Azure Cosmos DB provides a powerful, fully managed NoSQL database solution, ideal for applications requiring high availability, dynamic scalability, and low latency data access. Despite these inherent advantages, ineffective configuration can introduce performance bottlenecks, inefficient resource usage, and unexpected costs. Optimising Cosmos DB demands a strategic approach focusing on partitioning, RU management, indexing strategies, query performance, and continuous monitoring.

Choosing an Effective Partitioning Strategy

Proper partitioning is essential to ensuring Cosmos DB operates efficiently.
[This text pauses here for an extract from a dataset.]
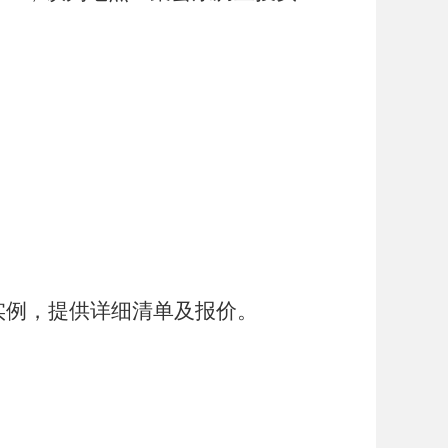
实例，提供详细清单及报价。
Cosmos DB horizontally scales by distributing data across logical partitions determined by a partition key. Selecting an unsuitable partition key may cause uneven data distribution, leading to hotspots, throttling, and slow performance. Ideally, your partition key should evenly distribute both data and query loads.

For instance, consider choosing a partition key like this:

{
    "customerId": "12345",
    "orderId": "67890",
    "partitionKey": "12345-67890"
}

If your data naturally doesn't provide an evenly distributed key, synthetic keys, combinations like "customerId-orderId", can ensure uniform data spread.

Regularly check your partition usage in the Azure Portal to identify hotspots early and rebalance accordingly.

Optimising and Managing Request Units (RUs)

Request Units (RUs) dictate the cost and throughput performance of Cosmos DB operations. Efficient RU management involves both automatic scaling and code level optimisations.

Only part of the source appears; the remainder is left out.